Réalisé par Salvador Simó en 2019, Buñuel après l’âge d’or nous plonge dans l'univers singulier du célèbre cinéaste surréaliste Luis Buñuel. Ce film, entre biographie et chronique historique, explore les années qui suivent la projection de son œuvre controversée L’Âge d’or. En quête d’inspiration et de financements, Buñuel se lance dans la réalisation d’un documentaire sur la région des Hurdes, un projet qui va profondément marquer sa carrière et lui faire explorer les limites de son engagement artistique et moral.
Le personnage de Buñuel est incarné avec profondeur et finesse. L’histoire se déploie avec une authenticité troublante, permettant de comprendre les défis créatifs et moraux rencontrés par Buñuel dans son processus artistique.
L’animation, qui pourrait paraître déconcertante au premier abord, se révèle d’une maîtrise et d’une esthétique captivantes, subtilement évocatrice de l’univers onirique et provocateur du réalisateur. Les scènes sont soigneusement dessinées, et chaque plan est habité par une intention visuelle distincte qui rend hommage aux contrastes frappants du surréalisme.
La musique, sans doute l’élément le plus abouti de la production, enveloppe l’audience dans une atmosphère immersive qui renforce les tensions et les moments de grâce du récit. Ce choix de compositions raffinées confère à la bande sonore une dimension émotionnelle supplémentaire, alliant mélancolie et intensité dramatique.
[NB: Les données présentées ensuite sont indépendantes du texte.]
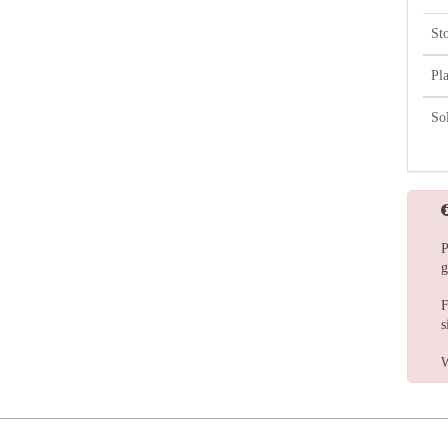
St
Pl
So
P
g
F
s
W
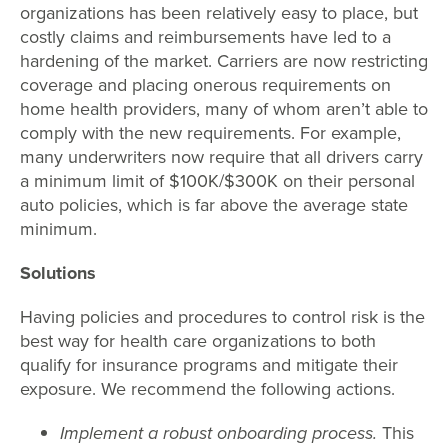
organizations has been relatively easy to place, but
costly claims and reimbursements have led to a
hardening of the market. Carriers are now restricting
coverage and placing onerous requirements on
home health providers, many of whom aren’t able to
comply with the new requirements. For example,
many underwriters now require that all drivers carry
a minimum limit of $100K/$300K on their personal
auto policies, which is far above the average state
minimum.
Solutions
Having policies and procedures to control risk is the
best way for health care organizations to both
qualify for insurance programs and mitigate their
exposure. We recommend the following actions.
Implement a robust onboarding process.
This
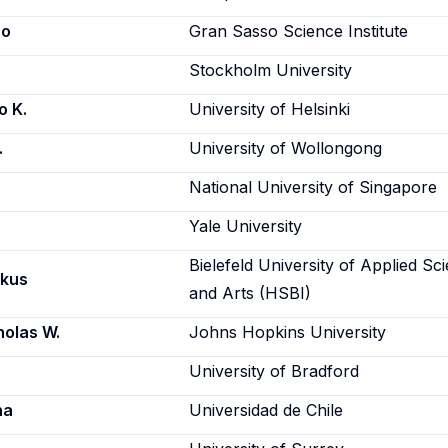
ro
Gran Sasso Science Institute
Stockholm University
o K.
University of Helsinki
.
University of Wollongong
National University of Singapore
Yale University
Bielefeld University of Applied Sc
rkus
and Arts (HSBI)
holas W.
Johns Hopkins University
University of Bradford
na
Universidad de Chile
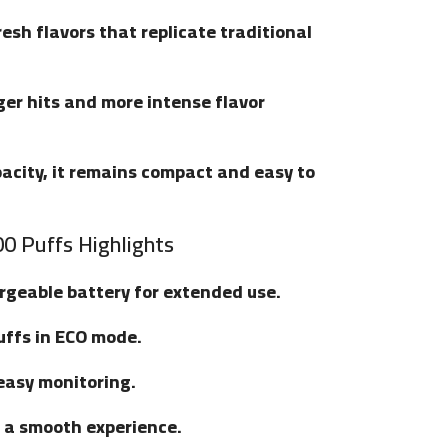
fresh flavors that replicate traditional
ger hits and more intense flavor
apacity, it remains compact and easy to
0 Puffs Highlights
argeable battery for extended use.
uffs in ECO mode.
 easy monitoring.
r a smooth experience.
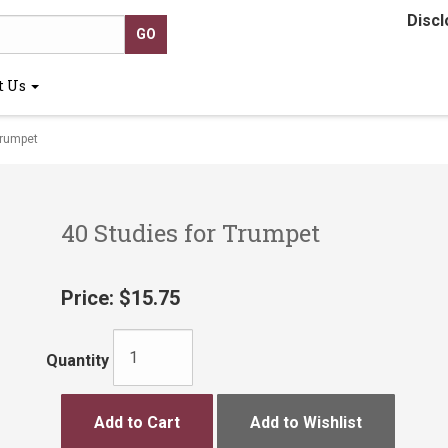
Discl
t Us
Trumpet
40 Studies for Trumpet
Price:
$15.75
Quantity
Add to Cart
Add to Wishlist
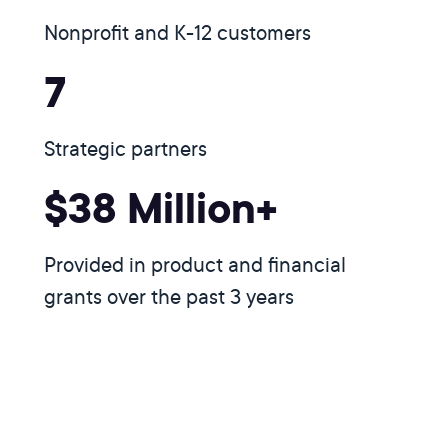
Nonprofit and K-12 customers
7
Strategic partners
$38 Million+
Provided in product and financial
grants over the past 3 years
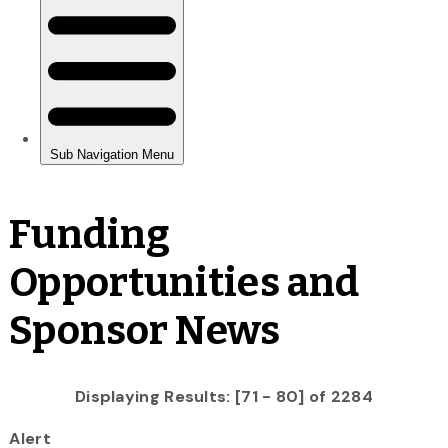
Funding
Opportunities and
Sponsor News
Displaying Results: [71 - 80] of 2284
Alert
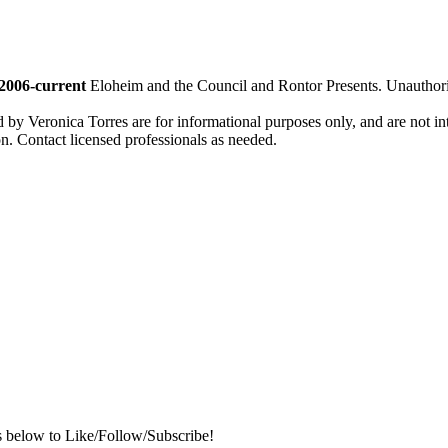
2006-current
Eloheim and the Council and Rontor Presents. Unauthorize
d by Veronica Torres are for informational purposes only, and are not inte
ion. Contact licensed professionals as needed.
s below to Like/Follow/Subscribe!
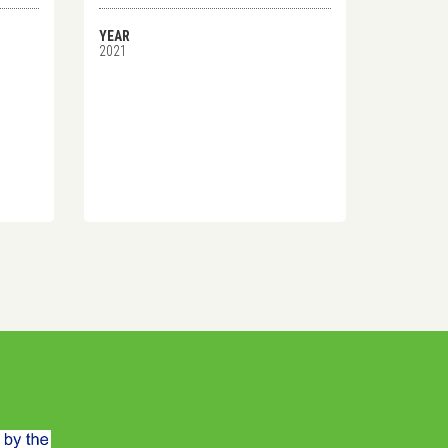
YEAR
2021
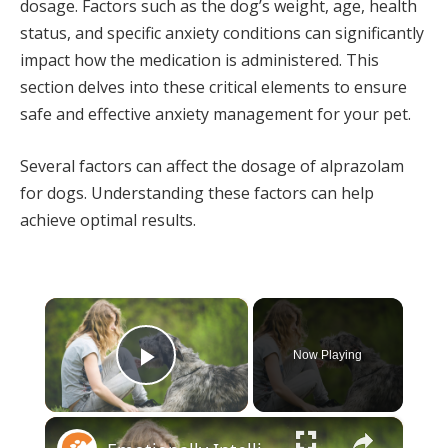
dosage. Factors such as the dog’s weight, age, health
status, and specific anxiety conditions can significantly
impact how the medication is administered. This
section delves into these critical elements to ensure
safe and effective anxiety management for your pet.
Several factors can affect the dosage of alprazolam
for dogs. Understanding these factors can help
achieve optimal results.
×
Now Playing
Play Video
×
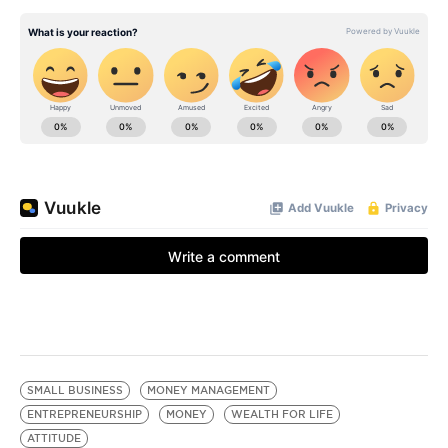
SMALL BUSINESS
MONEY MANAGEMENT
ENTREPRENEURSHIP
MONEY
WEALTH FOR LIFE
ATTITUDE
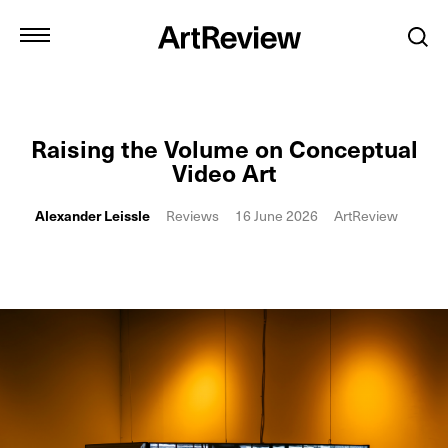
Raising the Volume on Conceptual
Video Art
Alexander Leissle
Reviews
16 June 2026
ArtReview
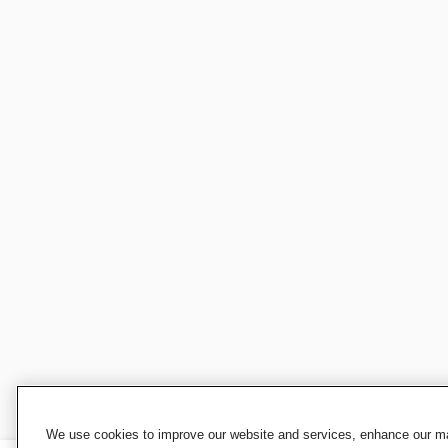
We use cookies to improve our website and services, enhance our mar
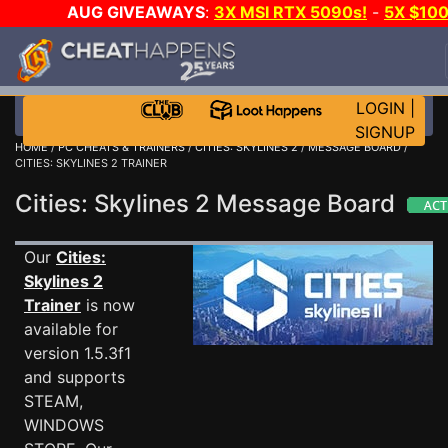
AUG GIVEAWAYS
:
3X MSI RTX 5090s!
-
5X $10
STEAM WALLET!
-
GOW E-DAY GAME-A-DAY!
WAN
EVEN MORE CH?
JOIN THE CLUB!
LOGIN
|
SIGNUP
HOME
/
PC CHEATS & TRAINERS
/
CITIES: SKYLINES 2
/
MESSAGE BOARD
/
CITIES: SKYLINES 2 TRAINER
Cities: Skylines 2 Message Board
Our
Cities:
Skylines 2
Trainer
is now
available for
version 1.5.3f1
and supports
STEAM,
WINDOWS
Certaines séquences tirées du documentaire Terre sans pain posent problème en suscitant un profond malaise, notamment par leur cruauté. Ces images ne ménagent en rien le spectateur, avec des scènes de violence envers les animaux particulièrement dures : des têtes de poules arrachées et même la prétendue mort d’un nourrisson.
Buñuel, dans son documentaire sur les Hurdes, se permet des pratiques aujourd'hui perçues comme éthiquement inacceptables, illustrant une volonté de provoquer le spectateur par des scènes dramatiques et choquantes. Dans le film de Salvador Simó, ces moments sont exposés avec une franchise déstabilisante, comme celui où Buñuel tire sur une chèvre pour que son corps dévale la montagne, ou encore lorsqu’il condamne un âne à une mort certaine afin d’obtenir des images percutantes – le tout soutenu par les images du véritable documentaire. Ces actions témoignent d'une absence d'humilité et d'un mépris des conséquences, ce qui compromet la recherche d'authenticité de manière trompeuse. Bien que représentatif de l'engagement sans compromis du cinéaste, ce comportement résonne aujourd'hui comme l'une des pratiques les plus scandaleuse de l'histoire du cinéma, difficile à concevoir même en tenant compte des normes de l'époque.
Ces choix artistiques, éloignés de toute éthique, soulignent à quel point Buñuel a osé se détacher des limites morales pour secouer et interpeller – un pari qui, bien que marquant, laisse aujourd’hui un goût amer. Ainsi, le personnage deviendra rapidement très antipathique pour une grande partie du public. L’intégration de ces séquences d’archives manque de nuance et aurait gagné à être suggérée plutôt qu’exposée de façon si frontale. Cette approche sans filtre, bien que fidèle au sujet, peut en effet heurter, au risque même de dissuader le spectateur. L’impact de ces images aurait pu être adouci par un regard plus subtil, rendant l’expérience plus accessible sans en altérer le réalisme.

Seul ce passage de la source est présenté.